The market is huge - there are a lot more teenage girls out there than there
are hackers...

------
copenja
Are they trendy? Yes.

Are they _just_ trendy? No.

Next question please :)

------
ojbyrne
Attacking anything from Apple is a great way to generate traffic. The site
seems to have done that, since I can't get there to read the story.

I think there are a lot of people who bought macs because they are trendy, but
for me (and probably a lot of other people here) the appeal is that they run
unix with a nice gui.

------
hernan7
Allow me to give my opinion as somebody who always buys the minimum hardware
necessary to barely get by (that is: web browsing, MS Office, maybe running
Cygwin and/or compiling a Java program now and then).

I bought my Macbook last year when Vista was just coming out. Had it been 3
months before, I would have bought an XP machine, no doubt about it. You can
run XP fine on 1/2 GB RAM, which is what I have on my home desktop PC. And,
for me, it was a known quantity. What the heck, I ran Windows ME on my desktop
PC for like 6 years before I upgraded to an XP machine. And that was because I
got the idea of playing with MIDI and audio sequencing.

However, at the time of the Vista release, the consensus seemed to be that 1/2
GB RAM wasn't going to cut it. And at that time, the price difference between
a Mac and a PC with 1 GB RAM was more like $200-$300. And with a Vista machine
you would then have to buy an antivirus, firewall, etc, maybe even a program
for playing DVD's. And who knows if Vista wasn't going to need 2GB anyway. So
I went with the Mac.

Today's situation looks quite different. The $500 Dell has 1GB RAM, which
seems to be enough to run Vista tolerably. So, today I would probably have a
hard time justifying buying the Mac. I could try (Unix underneath, no viruses,
dev tools included) but I don't know if the wife would buy it :-)

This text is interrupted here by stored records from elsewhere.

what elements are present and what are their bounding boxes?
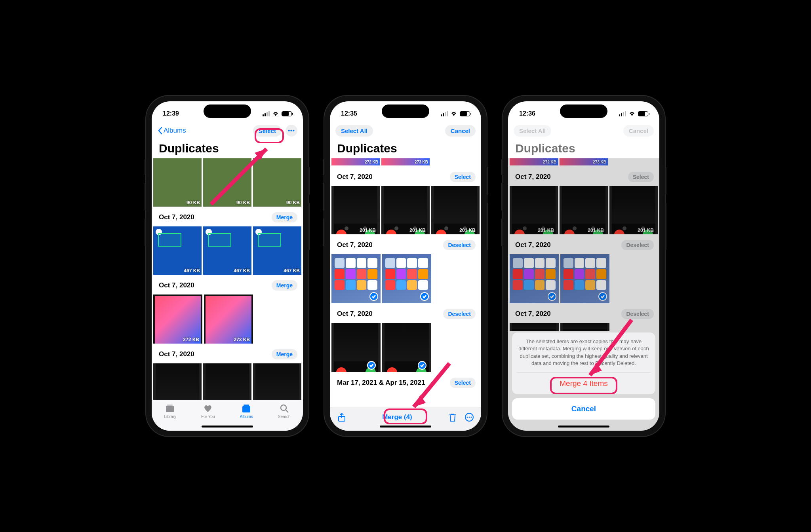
check-icon bbox=[418, 361, 426, 370]
page-title: Duplicates bbox=[330, 140, 481, 160]
merge-button[interactable]: Merge bbox=[272, 280, 297, 291]
nav-bar: Select All Cancel bbox=[330, 121, 481, 140]
wifi-icon bbox=[628, 111, 636, 116]
section-date: Oct 7, 2020 bbox=[159, 350, 194, 358]
select-all-button[interactable]: Select All bbox=[335, 125, 373, 137]
tab-library[interactable]: Library bbox=[164, 403, 176, 419]
phone-3: 12:36 Select All Cancel Duplicates 272 K… bbox=[503, 96, 665, 436]
cellular-icon bbox=[263, 111, 270, 116]
thumb[interactable] bbox=[331, 323, 381, 372]
status-bar: 12:39 bbox=[152, 101, 303, 121]
select-button[interactable]: Select bbox=[450, 378, 476, 388]
svg-point-9 bbox=[466, 416, 468, 418]
battery-icon bbox=[638, 111, 648, 116]
nav-bar: Select All Cancel bbox=[508, 121, 659, 140]
cellular-icon bbox=[441, 111, 448, 116]
svg-point-10 bbox=[468, 416, 470, 418]
status-time: 12:36 bbox=[519, 110, 535, 117]
thumb[interactable]: 201 KB bbox=[203, 363, 251, 400]
cancel-button[interactable]: Cancel bbox=[445, 125, 476, 137]
section-date: Oct 7, 2020 bbox=[337, 310, 373, 318]
back-button[interactable]: Albums bbox=[157, 127, 186, 135]
section-date: Oct 7, 2020 bbox=[159, 213, 194, 221]
battery-icon bbox=[460, 111, 470, 116]
thumb[interactable]: 273 KB bbox=[204, 294, 253, 344]
select-all-button: Select All bbox=[514, 125, 551, 137]
svg-rect-3 bbox=[244, 405, 249, 406]
cellular-icon bbox=[619, 111, 626, 116]
thumb[interactable] bbox=[331, 254, 381, 303]
battery-icon bbox=[282, 111, 292, 116]
thumb[interactable]: 201 KB bbox=[253, 363, 301, 400]
cancel-button: Cancel bbox=[623, 125, 654, 137]
thumb[interactable]: 201 KB bbox=[381, 186, 430, 234]
content: 272 KB273 KB Oct 7, 2020Select 201 KB 20… bbox=[330, 158, 481, 407]
deselect-button[interactable]: Deselect bbox=[443, 240, 476, 250]
thumb[interactable]: 90 KB bbox=[203, 158, 251, 207]
merge-items-button[interactable]: Merge 4 Items bbox=[517, 372, 651, 394]
chevron-left-icon bbox=[157, 127, 163, 135]
select-button[interactable]: Select bbox=[253, 125, 282, 137]
thumb[interactable]: 90 KB bbox=[153, 158, 202, 207]
back-label: Albums bbox=[164, 127, 186, 135]
thumb[interactable]: 201 KB bbox=[331, 186, 380, 234]
merge-button[interactable]: Merge (4) bbox=[382, 413, 412, 421]
sheet-message: The selected items are exact copies that… bbox=[517, 338, 651, 372]
wifi-icon bbox=[272, 111, 279, 116]
page-title: Duplicates bbox=[152, 140, 303, 160]
wifi-icon bbox=[450, 111, 457, 116]
section-date: Oct 7, 2020 bbox=[337, 173, 373, 181]
svg-rect-2 bbox=[242, 406, 250, 412]
check-icon bbox=[420, 292, 429, 301]
status-bar: 12:35 bbox=[330, 101, 481, 121]
nav-bar: Albums Select ••• bbox=[152, 121, 303, 140]
content: 90 KB 90 KB 90 KB Oct 7, 2020Merge 467 K… bbox=[152, 158, 303, 400]
page-title: Duplicates bbox=[508, 140, 659, 160]
share-icon[interactable] bbox=[337, 412, 346, 422]
section-date: Mar 17, 2021 & Apr 15, 2021 bbox=[337, 379, 425, 387]
thumb[interactable]: 90 KB bbox=[253, 158, 301, 207]
action-sheet: The selected items are exact copies that… bbox=[508, 329, 659, 431]
check-icon bbox=[367, 361, 376, 370]
home-indicator[interactable] bbox=[202, 426, 253, 428]
home-indicator[interactable] bbox=[380, 426, 431, 428]
check-icon bbox=[369, 292, 378, 301]
svg-rect-0 bbox=[166, 406, 174, 412]
tab-search[interactable]: Search bbox=[278, 403, 291, 419]
trash-icon[interactable] bbox=[448, 412, 457, 422]
sheet-cancel-button[interactable]: Cancel bbox=[512, 398, 655, 420]
section-date: Oct 7, 2020 bbox=[159, 281, 194, 289]
thumb[interactable]: 467 KB bbox=[153, 226, 202, 275]
tab-albums[interactable]: Albums bbox=[240, 403, 253, 419]
merge-button[interactable]: Merge bbox=[272, 212, 297, 222]
thumb[interactable]: 467 KB bbox=[253, 226, 301, 275]
svg-point-11 bbox=[470, 416, 472, 418]
svg-rect-1 bbox=[167, 405, 173, 406]
home-indicator[interactable] bbox=[558, 426, 609, 428]
phone-2: 12:35 Select All Cancel Duplicates 272 K… bbox=[324, 96, 487, 436]
more-button[interactable]: ••• bbox=[286, 125, 297, 137]
thumb[interactable]: 467 KB bbox=[203, 226, 251, 275]
more-icon[interactable] bbox=[465, 412, 474, 422]
status-time: 12:39 bbox=[163, 110, 179, 117]
svg-point-4 bbox=[281, 405, 286, 410]
tab-foryou[interactable]: For You bbox=[201, 403, 215, 419]
thumb[interactable]: 272 KB bbox=[153, 294, 202, 344]
thumb[interactable]: 201 KB bbox=[153, 363, 202, 400]
thumb[interactable] bbox=[382, 254, 431, 303]
merge-button[interactable]: Merge bbox=[272, 349, 297, 359]
select-button[interactable]: Select bbox=[450, 172, 476, 182]
status-time: 12:35 bbox=[341, 110, 357, 117]
thumb[interactable]: 201 KB bbox=[431, 186, 480, 234]
thumb[interactable] bbox=[382, 323, 431, 372]
phone-1: 12:39 Albums Select ••• Duplicates 90 KB… bbox=[146, 96, 308, 436]
status-bar: 12:36 bbox=[508, 101, 659, 121]
section-date: Oct 7, 2020 bbox=[337, 241, 373, 249]
deselect-button[interactable]: Deselect bbox=[443, 309, 476, 319]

Yes, I am ignoring details such as CPU and front bus speeds, web cam, etc. But
as I said, my position is to buy the minimum HW to get by.

(BTW I haven't used Vista yet, and to be honest I'm not looking forward to
it.)

------
rcoder
After several years of using ThinkPads running Linux and BSD for mobile work,
both my X24 and T30 died within a few weeks of each other. I thought about it
for a couple of weeks, then bought a mid-spec MacBook Pro (Core 2 Duo, LED
backlight, okay RAM/HD specs).

It cost about five times as much as I'd ever paid for a laptop, but I haven't
regretted the decision for moment, even though functionally, I don't use it
for much more than I did my old Linux systems. (The only exception for me is
Adobe Lightroom, which by itself had previously been reason enough for me to
keep one Windows desktop machine sitting around.)

Why, after gaining all my hard-earned knowledge and credibility shoving Linux
and BSD onto poorly-supported machines, would I shell out the extra money for
a "trendy" machine? Simple: I got sick and tired of wasting my time trying to
make my f'ing machines _work_.

Instead of fiddling with xorg.conf lines, or downloading proprietary wireless
card firmware, or manually twiddling the list of modules to be loaded and
unloaded on suspend, I have spent the time in which I've owned the MBP
actually _doing work_. That alone is more than worth the difference in price,
especially since that difference actually wasn't very substantial.

------
michaelbuckbee
In the middle of an adoption curve it is hard to tell "trendy" from "gaining
in popularity", but for the reasons that others have already mentioned: unix
roots, stability, ease of use, there are ample "non trendy" reasons for buying
a Mac.

But the MacBook Air is f'ing trendy.

------
alaskamiller
Ladies and gentlemen: you're arguing about buying a computer.

100 monks just died in protest of military crackdown in Tibet. The Feds just
okayed 30 billion dollars of printed money to ensure a big bank stays alive.
Women in Darfur are raped and killed.

Put all this in perspective. You're arguing about computers.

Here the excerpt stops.